Artinya: memiliki seratus manfaat.

“Dapat diharapkan” (pāṭikaṅkhitabbā):

Artinya: bisa diharapkan terjadi.

Yang dimaksud di sini adalah: persembahan ini mendatangkan seratus manfaat berupa umur, kecantikan, kebahagiaan, kekuatan, dan kecerdasan (paṭibhāna) — yaitu lima ratus manfaat secara total.

Memberikan persembahan itu menghasilkan seratus kelahiran, di mana dalam setiap kelahiran orang itu mendapatkan umur, kecantikan, kebahagiaan, kekuatan, dan kecerdasan, serta membuat hidupnya tanpa kekurangan.

Demikian pula untuk kelahiran berulang kali (bhavasata) pun, maknanya tetap sama.

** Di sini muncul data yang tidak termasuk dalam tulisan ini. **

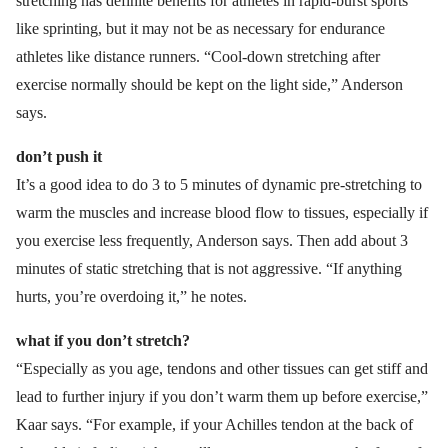
stretching has definite benefits for athletes in rapid-burst sports
like sprinting, but it may not be as necessary for endurance
athletes like distance runners. “Cool-down stretching after
exercise normally should be kept on the light side,” Anderson
says.
don’t push it
It’s a good idea to do 3 to 5 minutes of dynamic pre-stretching to
warm the muscles and increase blood flow to tissues, especially if
you exercise less frequently, Anderson says. Then add about 3
minutes of static stretching that is not aggressive. “If anything
hurts, you’re overdoing it,” he notes.
what if you don’t stretch?
“Especially as you age, tendons and other tissues can get stiff and
lead to further injury if you don’t warm them up before exercise,”
Kaar says. “For example, if your Achilles tendon at the back of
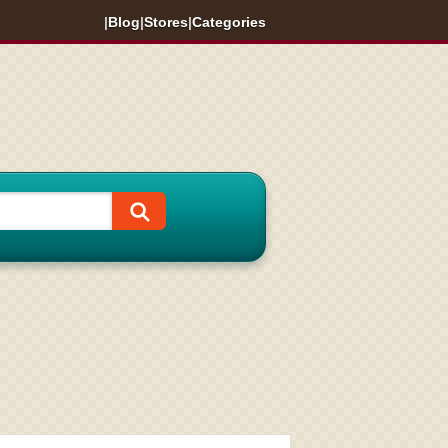
|
Blog
|
Stores
|
Categories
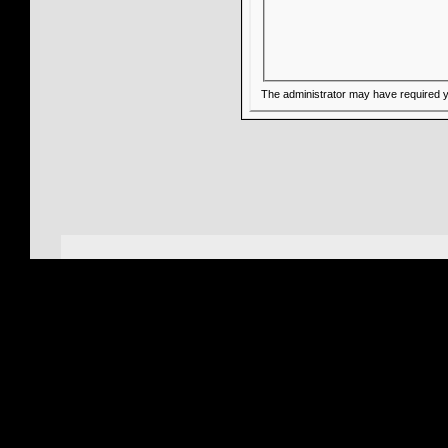
The administrator may have required 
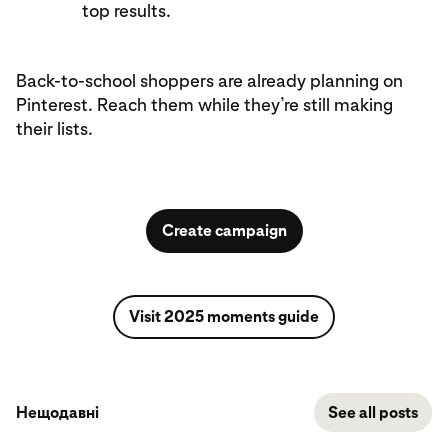
top results.
Back-to-school shoppers are already planning on
Pinterest. Reach them while they’re still making
their lists.
Create campaign
Visit 2025 moments guide
Нещодавні
See all posts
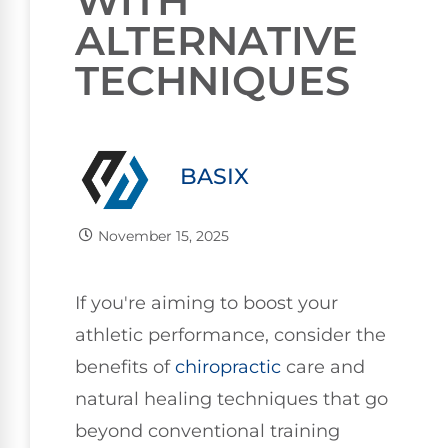
WITH
ALTERNATIVE
TECHNIQUES
BASIX
November 15, 2025
If you're aiming to boost your
athletic performance, consider the
benefits of
chiropractic
care and
natural healing techniques that go
beyond conventional training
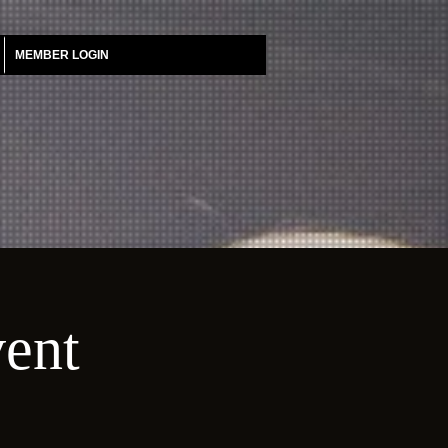
MEMBER LOGIN
vent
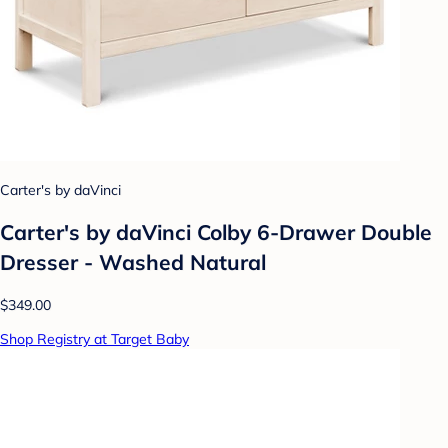
Carter's by daVinci
Carter's by daVinci Colby 6-Drawer Double
Dresser - Washed Natural
$349.00
Shop Registry at Target Baby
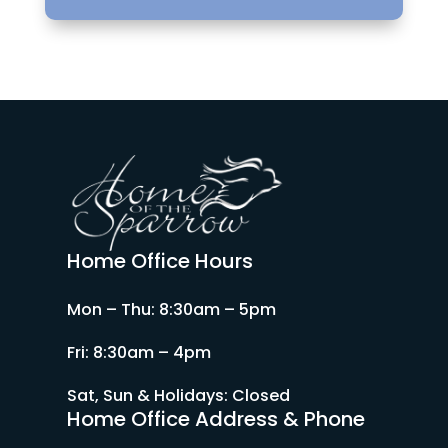
Home Office Hours
Mon – Thu: 8:30am – 5pm
Fri: 8:30am – 4pm
Sat, Sun & Holidays: Closed
Home Office Address & Phone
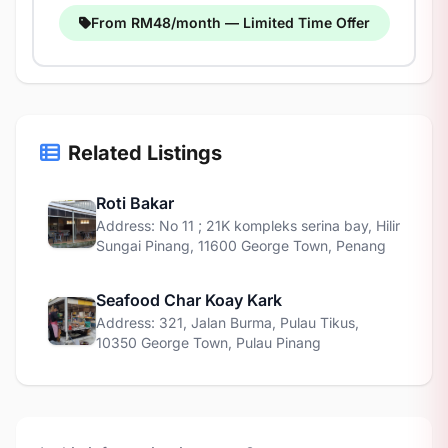
From RM48/month — Limited Time Offer
Related Listings
Roti Bakar
Address: No 11 ; 21K kompleks serina bay, Hilir
Sungai Pinang, 11600 George Town, Penang
Seafood Char Koay Kark
Address: 321, Jalan Burma, Pulau Tikus,
10350 George Town, Pulau Pinang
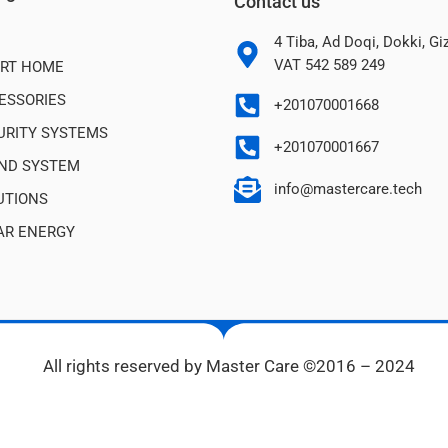
Contact us
4 Tiba, Ad Doqi, Dokki, G
VAT 542 589 249
RT HOME
ESSORIES
+201070001668
URITY SYSTEMS
+201070001667
ND SYSTEM
info@mastercare.tech
UTIONS
AR ENERGY
All rights reserved by Master Care ©2016 – 2024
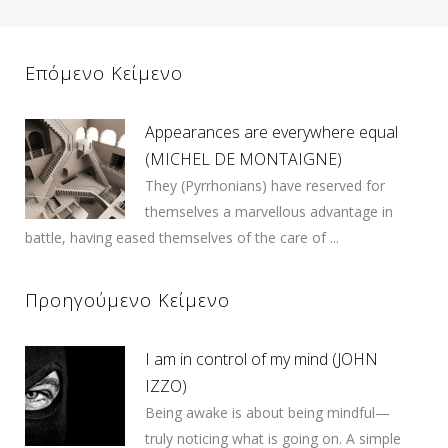
Επόμενο Κείμενο
Appearances are everywhere equal
(MICHEL DE MONTAIGNE)
They (Pyrrhonians) have reserved for
themselves a marvellous advantage in
battle, having eased themselves of the care of ...
Προηγούμενο Κείμενο
I am in control of my mind (JOHN
IZZO)
Being awake is about being mindful—
truly noticing what is going on. A simple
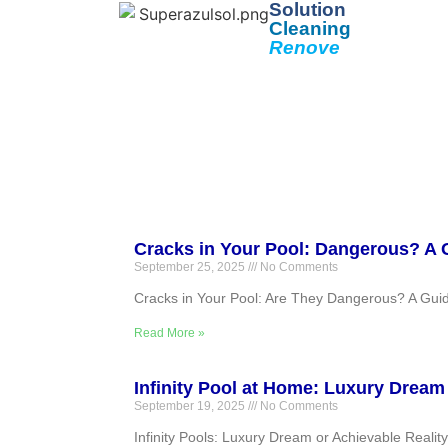
Solution
Cleaning
Renove
Cracks in Your Pool: Dangerous? A 
September 25, 2025
No Comments
Cracks in Your Pool: Are They Dangerous? A Gui
Read More »
Infinity Pool at Home: Luxury Dream
September 19, 2025
No Comments
Infinity Pools: Luxury Dream or Achievable Realit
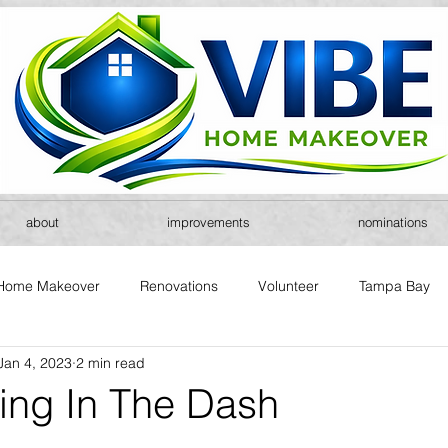
about
improvements
nominations
Home Makeover
Renovations
Volunteer
Tampa Bay
Jan 4, 2023
2 min read
ring In The Dash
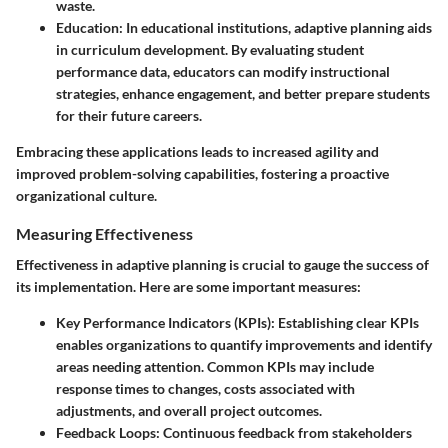
waste.
Education
: In educational institutions, adaptive planning aids
in curriculum development. By evaluating student
performance data, educators can modify instructional
strategies, enhance engagement, and better prepare students
for their future careers.
Embracing these applications leads to increased agility and
improved problem-solving capabilities, fostering a proactive
organizational culture.
Measuring Effectiveness
Effectiveness in adaptive planning is crucial to gauge the success of
its implementation. Here are some important measures:
Key Performance Indicators (KPIs)
: Establishing clear KPIs
enables organizations to quantify improvements and identify
areas needing attention. Common KPIs may include
response times to changes, costs associated with
adjustments, and overall project outcomes.
Feedback Loops
: Continuous feedback from stakeholders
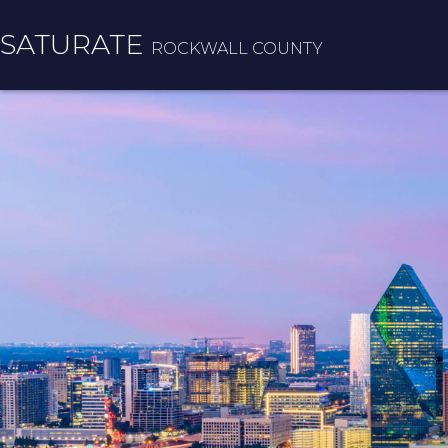
SATURATE
ROCKWALL COUNTY
HOME
COUNTY HOME
ADOPT A ZIP CODE
RESULTS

Dengan cara seperti inilah, semua penjelasan dalam bagian ini harus ditafsirkan.

“Yang berada di jalan menuju buah Sotāpatti (sotāpattiphalasacchikiriyāya paṭipanna)”

Di sini, bahkan seseorang yang masih berada di tahap awal, seperti umat awam (upāsaka) yang telah berlindung kepada Tiga Permata (tisaraṇaṃ gato), juga disebut sebagai paṭipanna — orang yang berada di jalan.

Persembahan yang diberikan kepadanya juga menghasilkan buah yang tak terhitung (asaṅkhyeyya), tak terukur (appameyya).

Jika orang tersebut teguh dalam lima sila, maka buahnya lebih besar lagi.

Jika ia teguh dalam sepuluh sila, lebih besar lagi.

Jika ia baru saja ditahbiskan sebagai samanera, lebih besar lagi.

Jika ia telah ditahbiskan penuh (upasampanna), lebih besar lagi.

Jika ia adalah bhikkhu yang berkelakuan benar dalam kehidupan monastik, lebih besar lagi.

Jika ia seorang vipassaka (yang melatih wipassanā), lebih besar lagi.

Jika ia telah mulai mencapai tahap-tahap vipassanā, lebih besar lagi.

Dan pada tahap tertinggi, yaitu ketika seseorang telah berada dalam magga (jalan) menuju pencapaian buah sotāpanna, maka itu disebut sotāpattiphalasacchikiriyāya paṭipanno.

Persembahan kepada orang seperti itu akan menghasilkan buah yang sangat besar dan tertinggi.

Apakah mungkin memberikan persembahan kepada orang yang sedang berada dalam magga (jalan pencerahan)?

Ya, mungkin.

Contohnya:

Seorang āraddhavipassaka (yang sedang dalam tahap wipassanā awal) berjalan membawa mangkuk dan memasuki desa untuk berpindapatta.

Saat ia berdiri di depan pintu rumah seseorang, dan orang itu memberikan makanan ke dalam mangkuknya — pada saat itulah, dalam sekejap, bhikkhu itu mengalami kemunculan magga-citta (kesadaran jalan).

Maka dana itu disebut sebagai persembahan kepada orang yang sedang berada dalam jalan pencerahan (maggasamaṅgī).

Atau, jika ia sedang duduk di aula makan, dan seseorang datang dan menaruh makanan di mangkuknya — dan pada saat itu muncul magga-citta — maka itu juga merupakan persembahan kepada maggasamaṅgī.

Atau, jika para upāsaka mengambil mangkuknya dan membawanya ke rumah mereka untuk diisi makanan, dan pada saat mereka memberikannya kembali terjadi magga-citta, maka itu juga dihitung sebagai persembahan kepada maggasamaṅgī.

Analogi:

Sebagaimana setetes air di sungai Soṇḍi mengalir dan menyatu dengan lautan,

Demikian pula persembahan yang diberikan kepada orang yang berada di jalan menuju buah Sotāpatti tidak bisa diukur atau dihitung banyaknya buahnya.

Sebagaimana air di berbagai sungai besar dan samudera — demikian pula persembahan kepada para Ariya (Sotāpanna dan seterusnya) memiliki hasil yang tak terhingga, masing-masing lebih besar dari sebelumnya.

Atau seperti segenggam debu dari satu sudut bumi dibandingkan seluruh debu di bumi — demikian pula tidak terhitungnya buah dari persembahan tersebut dapat dijelaskan.